§ EXERCISE OBJECTIVE: Check each line of the entries. Copy the ones that contain the string "requerente".
(DATA EXTRACT begins)
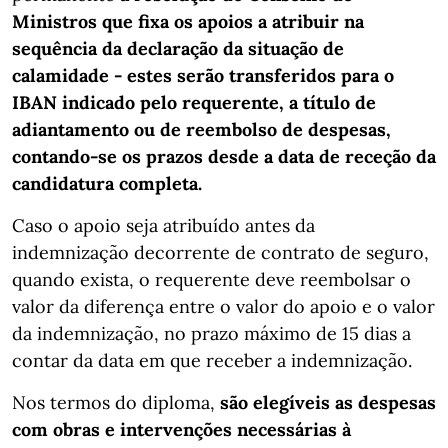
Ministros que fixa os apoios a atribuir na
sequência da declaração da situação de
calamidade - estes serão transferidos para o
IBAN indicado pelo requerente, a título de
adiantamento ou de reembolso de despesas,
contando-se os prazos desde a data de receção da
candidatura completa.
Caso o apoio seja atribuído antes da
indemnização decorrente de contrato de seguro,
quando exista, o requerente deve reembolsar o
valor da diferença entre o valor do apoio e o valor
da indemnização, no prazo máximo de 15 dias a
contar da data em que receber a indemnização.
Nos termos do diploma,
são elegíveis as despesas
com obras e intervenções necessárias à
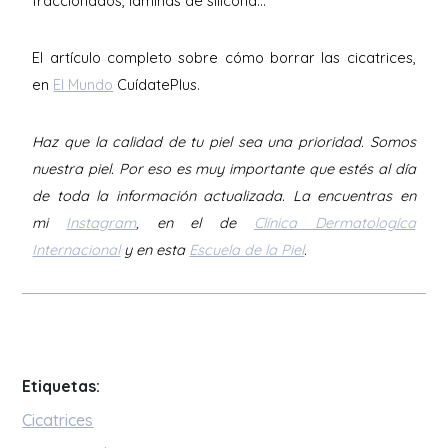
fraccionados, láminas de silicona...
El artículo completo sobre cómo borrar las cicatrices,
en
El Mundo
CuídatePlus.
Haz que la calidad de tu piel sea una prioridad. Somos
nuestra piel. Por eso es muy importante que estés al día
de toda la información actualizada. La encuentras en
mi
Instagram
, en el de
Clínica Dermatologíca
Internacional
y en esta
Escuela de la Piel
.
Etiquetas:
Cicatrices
(DATA EXTRACT ends)
§ RESULT OF THE EXERCISE:
IBAN indicado pelo requerente, a título de
quando exista, o requerente deve reembolsar o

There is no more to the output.